Rewe-App: Verbraucherschützer ziehen Klage zu Rabattwerbung zurück
Im Streit über Rabattwerbung in der Rewe-App hat die Verbraucherzentrale Baden-Württemberg ihre Klage gegen den Lebensmittelhändler zurückgenommen. Das bestätigte eine Sprecherin des Oberlandesgerichts Köln der Deutschen Presse-Agentur. Nach Angaben des Gerichts vertrat der zuständige Senat eine andere Rechtsauffassung als die Vorinstanz. Das frühere Urteil des Landgerichts Köln ist damit hinfällig.
Auslöser des Verfahrens war unter anderem Werbung für Weintrauben und Sekt in der App. Beim Kauf bestimmter Produkte können Nutzer dort einen Bonus-Coupon über einen festen Eurobetrag erhalten, den sie später einlösen können. Die Verbraucherschützer sahen darin eine Irreführung, weil bei den beworbenen Artikeln zwar der Bonus, nicht jedoch der eigentliche Verkaufspreis genannt wurde. Ohne Preisangabe sei aus ihrer Sicht keine informierte Kaufentscheidung möglich.
Das Landgericht Köln hatte dieser Argumentation im November 2025 zunächst zugestimmt. Rewe legte jedoch Berufung ein, sodass das Urteil nie rechtskräftig wurde. Das Oberlandesgericht Köln bewertete den Fall nun anders: Nach seiner Einschätzung musste Rewe in der beanstandeten Werbung keine zusätzlichen Preisangaben machen. Die Klage hielt das Gericht daher für unbegründet.

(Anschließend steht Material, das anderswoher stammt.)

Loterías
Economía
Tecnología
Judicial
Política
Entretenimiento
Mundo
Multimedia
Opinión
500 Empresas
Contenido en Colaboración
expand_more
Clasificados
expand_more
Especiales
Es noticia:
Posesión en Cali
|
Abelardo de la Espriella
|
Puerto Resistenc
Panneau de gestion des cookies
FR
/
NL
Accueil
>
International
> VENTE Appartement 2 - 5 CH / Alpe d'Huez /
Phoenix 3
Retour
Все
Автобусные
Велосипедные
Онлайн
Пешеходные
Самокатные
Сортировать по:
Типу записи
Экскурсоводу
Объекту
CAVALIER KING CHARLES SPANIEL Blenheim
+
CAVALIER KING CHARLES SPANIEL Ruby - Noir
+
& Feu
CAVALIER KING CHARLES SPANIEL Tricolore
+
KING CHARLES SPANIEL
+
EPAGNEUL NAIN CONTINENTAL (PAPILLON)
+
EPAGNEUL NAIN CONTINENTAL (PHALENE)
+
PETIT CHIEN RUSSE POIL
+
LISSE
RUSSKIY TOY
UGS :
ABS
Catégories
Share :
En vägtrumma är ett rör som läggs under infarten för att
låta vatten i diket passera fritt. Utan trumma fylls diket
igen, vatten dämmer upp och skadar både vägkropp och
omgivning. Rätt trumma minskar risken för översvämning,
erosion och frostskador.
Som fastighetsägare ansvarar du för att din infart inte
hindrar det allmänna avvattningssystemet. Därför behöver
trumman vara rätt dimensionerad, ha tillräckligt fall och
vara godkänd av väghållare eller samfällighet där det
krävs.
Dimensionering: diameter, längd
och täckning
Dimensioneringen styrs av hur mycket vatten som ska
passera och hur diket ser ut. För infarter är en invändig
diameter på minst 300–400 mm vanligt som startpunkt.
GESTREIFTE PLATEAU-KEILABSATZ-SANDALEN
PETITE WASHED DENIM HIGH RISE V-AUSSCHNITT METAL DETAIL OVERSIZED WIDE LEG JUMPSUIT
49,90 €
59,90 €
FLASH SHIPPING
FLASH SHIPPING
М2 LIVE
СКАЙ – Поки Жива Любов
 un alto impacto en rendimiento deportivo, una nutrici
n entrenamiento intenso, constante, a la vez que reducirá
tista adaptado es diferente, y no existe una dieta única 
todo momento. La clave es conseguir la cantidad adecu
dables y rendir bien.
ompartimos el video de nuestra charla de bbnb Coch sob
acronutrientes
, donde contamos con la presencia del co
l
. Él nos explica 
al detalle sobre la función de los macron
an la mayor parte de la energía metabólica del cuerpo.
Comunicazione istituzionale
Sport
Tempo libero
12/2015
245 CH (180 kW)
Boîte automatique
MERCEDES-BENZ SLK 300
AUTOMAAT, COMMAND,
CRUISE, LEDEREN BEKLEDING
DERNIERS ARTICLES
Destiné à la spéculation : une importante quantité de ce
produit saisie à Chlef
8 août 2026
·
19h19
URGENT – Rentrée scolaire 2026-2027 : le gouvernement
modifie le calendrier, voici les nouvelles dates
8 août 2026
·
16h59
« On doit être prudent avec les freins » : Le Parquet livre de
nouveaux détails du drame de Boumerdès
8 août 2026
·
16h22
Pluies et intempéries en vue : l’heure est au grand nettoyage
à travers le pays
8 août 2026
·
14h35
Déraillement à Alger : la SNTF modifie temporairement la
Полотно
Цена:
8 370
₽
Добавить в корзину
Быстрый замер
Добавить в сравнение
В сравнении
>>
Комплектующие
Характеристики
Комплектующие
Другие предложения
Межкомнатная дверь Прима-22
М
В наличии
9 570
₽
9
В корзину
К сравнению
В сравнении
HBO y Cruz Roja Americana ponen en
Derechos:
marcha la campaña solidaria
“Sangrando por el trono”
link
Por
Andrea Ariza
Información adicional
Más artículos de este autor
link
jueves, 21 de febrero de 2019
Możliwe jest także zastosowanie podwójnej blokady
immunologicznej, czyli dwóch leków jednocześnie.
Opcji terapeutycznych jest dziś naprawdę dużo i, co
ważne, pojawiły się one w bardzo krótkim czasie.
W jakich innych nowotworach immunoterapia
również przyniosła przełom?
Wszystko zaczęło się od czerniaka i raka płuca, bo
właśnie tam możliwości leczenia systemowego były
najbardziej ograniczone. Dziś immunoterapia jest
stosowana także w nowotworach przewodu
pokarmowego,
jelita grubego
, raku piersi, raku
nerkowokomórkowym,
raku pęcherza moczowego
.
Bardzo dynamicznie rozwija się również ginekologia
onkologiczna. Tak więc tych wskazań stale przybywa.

Reaktionen von Verbraucherzentrale und Rewe
Gabriele Bernhardt von der Verbraucherzentrale Baden-Württemberg erklärte, das OLG habe bereits in der mündlichen Verhandlung deutlich erkennen lassen, dass es die Klage im Berufungsverfahren abweisen werde. Deshalb habe man sich zur Rücknahme entschlossen.
Rewe begrüßte die Entwicklung. Auf Anfrage teilte das Unternehmen mit, man freue sich darüber, dass das OLG Köln die eigene Rechtsauffassung bestätigt habe.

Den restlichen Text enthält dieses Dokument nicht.